Posted July. 06, 2001 20:32,   

한국어

Coach Jeong Bong-Su, `the godfather of the Korean marathon`, passed away at Thursday night.

``This is serous! I have tried to find the marathoners like Hwang Young-Jo and Lee Bong-Ju, but I couldn`t. The future of the Korean marathon is very unclear``.

Jeong had been concerned only with the future of the Korean marathon, watching the 2003 Donga Seoul International Marathon held last March.

An unknown sprinter Jeong entered the army during the Korean War in 1953, and undertook the coach of the Army relief corps as a long-term sergeant. And he took charge as coach for the newly-established Kolon marathon team in 1987. Since then, as he found Kim Wan-Ki, Hwang Young-Jo and Lee Bong-Ju, he opened the prime time of the Korean marathon.

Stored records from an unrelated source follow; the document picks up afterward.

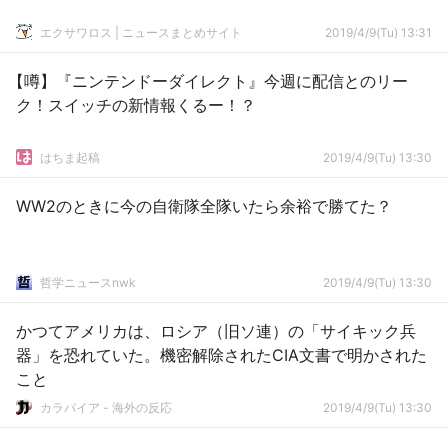
エクサワロス | ニュースまとめサイト
2019/4/9(Tu) 13:31
【噂】『ニンテンドーダイレクト』今週に配信とのリー
ク！スイッチの新情報くるー！？
はちま起稿
2019/4/9(Tu) 13:30
WW2のときに今の自衛隊全隊いたら余裕で勝てた？
哲学ニュースnwk
2019/4/9(Tu) 13:30
かつてアメリカは、ロシア（旧ソ連）の「サイキック兵
器」を恐れていた。機密解除されたCIA文書で明かされた
こと
カラパイア - 海外の反応
2019/4/9(Tu) 13:30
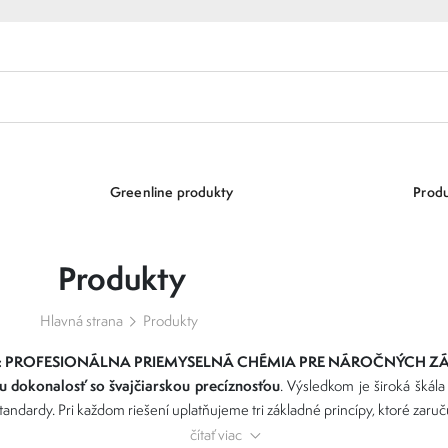
Greenline produkty
Produ
Produkty
Hlavná strana
Produkty
: PROFESIONÁLNA PRIEMYSELNÁ CHÉMIA PRE NÁROČNÝCH Z
u dokonalosť so švajčiarskou precíznosťou
. Výsledkom je široká šká
štandardy. Pri každom riešení uplatňujeme tri základné princípy, ktoré zaru
čítať viac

Jeong was a man of marathon. He had treated the runners as his own. He had always lived with the marathoners since the establishment of the Kolon marathon team in 1987. He knew everything about the marathoners including even the personality, hobby, food preference, and sleep habit. He seemed to see through their hearts. But his unique leadership would sometimes generate the conflict with the hot-blooded young marathoners.

``Marathon is not the kind of leisure that anyone can enjoy, squandering with friends or paying attention to other stuff. If you waste a day, you should practice intensively for a week to recover your condition. Although I don’t care for the nickname of a `cold blooded` viper, unless I manage the runners for 24 hours, they will see a drop in their performance. Hence, I could not sleep until they went to bed.``

Coach Jeong did not allow an exception to anybody in the training, even if (s)he was a talented runner. Even the natural-born marathoner Hwang Young-Jo had to endure the intensive training beyond imagination. Baffled with the unbearable training, Hwang once told that ``when the cars passed by, I wanted to throw myself under the wheels of cars.

Jeong was committed to his own philosophy on the marathon such as `most important is the indomitable spirit in the marathon,` `the coach should find out the training method suitable to each marathoner beyond the textbook,` and `the coach should never be dragged by the marathoners`.

It was when Hwang Young-Jo retired in 1996, and his disciples including Lee Bong-Ju left his arms in 1999, that Jeong was most grieved and perplexed.

Hwang Young-Jo expressed his grief in the mortuary, saying that ``people used to call coach Jeong a `cold-blooded viper`, but he was a warmhearted person just like a father. I could not forget his tears when I won the silver medal despite the fact that I broke the wall of 2 hours 10 minutes with the record of 2 hours 8 minutes 47 seconds at the Beppu marathon in 1992. Since I became the coach [of the Seoul Olympic Sports Promotion Foundation], I can appreciate the spirit of coach Jeong.